**THE DATA:**
--- START ---
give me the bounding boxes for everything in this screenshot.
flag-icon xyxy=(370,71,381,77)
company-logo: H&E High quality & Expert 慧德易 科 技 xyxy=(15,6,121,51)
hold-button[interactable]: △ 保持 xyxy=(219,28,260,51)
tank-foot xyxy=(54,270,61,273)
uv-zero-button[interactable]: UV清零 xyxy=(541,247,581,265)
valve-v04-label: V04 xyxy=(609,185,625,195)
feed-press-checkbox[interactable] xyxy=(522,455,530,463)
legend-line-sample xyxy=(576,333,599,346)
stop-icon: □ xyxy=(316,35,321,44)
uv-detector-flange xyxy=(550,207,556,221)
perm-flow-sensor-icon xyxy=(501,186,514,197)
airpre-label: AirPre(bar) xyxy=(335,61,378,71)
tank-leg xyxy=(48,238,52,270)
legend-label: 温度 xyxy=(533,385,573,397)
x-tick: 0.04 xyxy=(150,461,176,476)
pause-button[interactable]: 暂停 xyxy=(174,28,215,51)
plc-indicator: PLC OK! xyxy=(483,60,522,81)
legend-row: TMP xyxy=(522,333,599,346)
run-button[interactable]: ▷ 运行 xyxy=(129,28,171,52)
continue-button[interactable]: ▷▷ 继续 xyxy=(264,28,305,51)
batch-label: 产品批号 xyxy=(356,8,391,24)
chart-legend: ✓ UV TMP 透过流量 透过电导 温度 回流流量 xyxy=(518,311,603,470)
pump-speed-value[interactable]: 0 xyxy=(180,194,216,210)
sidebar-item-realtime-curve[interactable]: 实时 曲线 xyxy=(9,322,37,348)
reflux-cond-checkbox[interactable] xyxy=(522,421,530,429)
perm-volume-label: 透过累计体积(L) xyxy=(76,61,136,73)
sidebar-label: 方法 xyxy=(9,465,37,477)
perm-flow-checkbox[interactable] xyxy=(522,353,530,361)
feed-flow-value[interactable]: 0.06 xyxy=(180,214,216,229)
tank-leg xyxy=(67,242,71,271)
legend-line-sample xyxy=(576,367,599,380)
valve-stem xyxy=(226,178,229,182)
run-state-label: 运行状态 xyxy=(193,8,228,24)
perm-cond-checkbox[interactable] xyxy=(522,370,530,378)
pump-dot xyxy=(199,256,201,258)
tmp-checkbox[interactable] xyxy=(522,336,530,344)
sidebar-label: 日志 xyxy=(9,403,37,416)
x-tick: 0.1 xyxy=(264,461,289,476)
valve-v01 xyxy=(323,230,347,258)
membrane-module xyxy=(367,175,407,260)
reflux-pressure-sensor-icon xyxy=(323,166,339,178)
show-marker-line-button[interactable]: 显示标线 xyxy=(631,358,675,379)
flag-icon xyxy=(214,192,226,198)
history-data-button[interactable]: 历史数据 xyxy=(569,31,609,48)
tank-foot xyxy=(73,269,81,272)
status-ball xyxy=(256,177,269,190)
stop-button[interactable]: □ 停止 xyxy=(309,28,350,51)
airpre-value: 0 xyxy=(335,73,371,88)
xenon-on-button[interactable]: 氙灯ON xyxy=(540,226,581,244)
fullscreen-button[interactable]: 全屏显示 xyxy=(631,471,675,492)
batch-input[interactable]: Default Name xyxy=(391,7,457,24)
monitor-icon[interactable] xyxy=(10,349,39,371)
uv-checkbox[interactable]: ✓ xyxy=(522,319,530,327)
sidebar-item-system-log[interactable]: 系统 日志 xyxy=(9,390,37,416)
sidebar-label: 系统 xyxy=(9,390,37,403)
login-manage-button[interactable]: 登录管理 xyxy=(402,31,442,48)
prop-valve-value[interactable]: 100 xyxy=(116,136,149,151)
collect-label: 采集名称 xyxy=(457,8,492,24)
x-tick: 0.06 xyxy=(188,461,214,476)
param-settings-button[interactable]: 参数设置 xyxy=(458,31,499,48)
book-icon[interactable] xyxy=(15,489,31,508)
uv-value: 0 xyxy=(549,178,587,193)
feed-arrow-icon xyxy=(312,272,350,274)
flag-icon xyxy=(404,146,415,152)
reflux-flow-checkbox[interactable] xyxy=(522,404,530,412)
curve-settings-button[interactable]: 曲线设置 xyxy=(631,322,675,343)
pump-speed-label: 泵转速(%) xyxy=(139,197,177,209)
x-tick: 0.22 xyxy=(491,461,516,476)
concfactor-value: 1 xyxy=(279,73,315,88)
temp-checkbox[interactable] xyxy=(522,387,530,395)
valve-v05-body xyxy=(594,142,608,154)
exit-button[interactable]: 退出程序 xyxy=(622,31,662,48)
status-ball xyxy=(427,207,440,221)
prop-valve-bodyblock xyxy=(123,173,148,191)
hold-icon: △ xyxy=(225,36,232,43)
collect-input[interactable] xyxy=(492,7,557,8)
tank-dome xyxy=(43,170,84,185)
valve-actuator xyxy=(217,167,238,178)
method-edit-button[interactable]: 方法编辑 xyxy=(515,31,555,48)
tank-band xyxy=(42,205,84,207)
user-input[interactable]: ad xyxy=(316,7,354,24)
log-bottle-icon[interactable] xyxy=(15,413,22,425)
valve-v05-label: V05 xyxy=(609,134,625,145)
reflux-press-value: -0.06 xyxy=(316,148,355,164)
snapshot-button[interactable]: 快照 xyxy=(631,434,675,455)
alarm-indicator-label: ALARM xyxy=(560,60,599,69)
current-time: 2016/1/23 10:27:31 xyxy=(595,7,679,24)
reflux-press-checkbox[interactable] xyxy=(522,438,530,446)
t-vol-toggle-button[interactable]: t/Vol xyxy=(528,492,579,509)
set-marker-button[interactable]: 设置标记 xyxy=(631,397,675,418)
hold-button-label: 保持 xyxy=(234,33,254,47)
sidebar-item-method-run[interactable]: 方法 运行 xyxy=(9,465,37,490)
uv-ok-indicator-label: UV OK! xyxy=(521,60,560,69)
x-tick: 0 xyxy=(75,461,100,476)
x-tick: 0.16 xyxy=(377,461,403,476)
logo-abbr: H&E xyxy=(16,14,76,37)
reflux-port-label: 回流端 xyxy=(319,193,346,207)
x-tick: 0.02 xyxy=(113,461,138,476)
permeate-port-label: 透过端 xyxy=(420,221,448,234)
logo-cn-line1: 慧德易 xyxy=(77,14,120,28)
--- END ---
--- START ---
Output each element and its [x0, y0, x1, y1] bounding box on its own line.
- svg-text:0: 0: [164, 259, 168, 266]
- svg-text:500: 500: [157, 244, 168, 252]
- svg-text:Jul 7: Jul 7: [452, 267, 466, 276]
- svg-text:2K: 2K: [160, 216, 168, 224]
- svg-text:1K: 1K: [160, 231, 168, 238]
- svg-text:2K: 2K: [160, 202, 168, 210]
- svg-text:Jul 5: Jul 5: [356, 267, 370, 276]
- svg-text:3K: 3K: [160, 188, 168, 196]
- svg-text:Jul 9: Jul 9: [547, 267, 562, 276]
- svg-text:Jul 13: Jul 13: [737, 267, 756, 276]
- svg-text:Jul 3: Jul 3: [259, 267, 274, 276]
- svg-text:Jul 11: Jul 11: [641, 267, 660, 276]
--- END ---
**WHAT YOU SHOULD DO:** Every line above that holds the string "sample" should be copied into the answer.

**TASK RESPONSE:**
legend-line-sample xyxy=(576,333,599,346)
legend-line-sample xyxy=(576,367,599,380)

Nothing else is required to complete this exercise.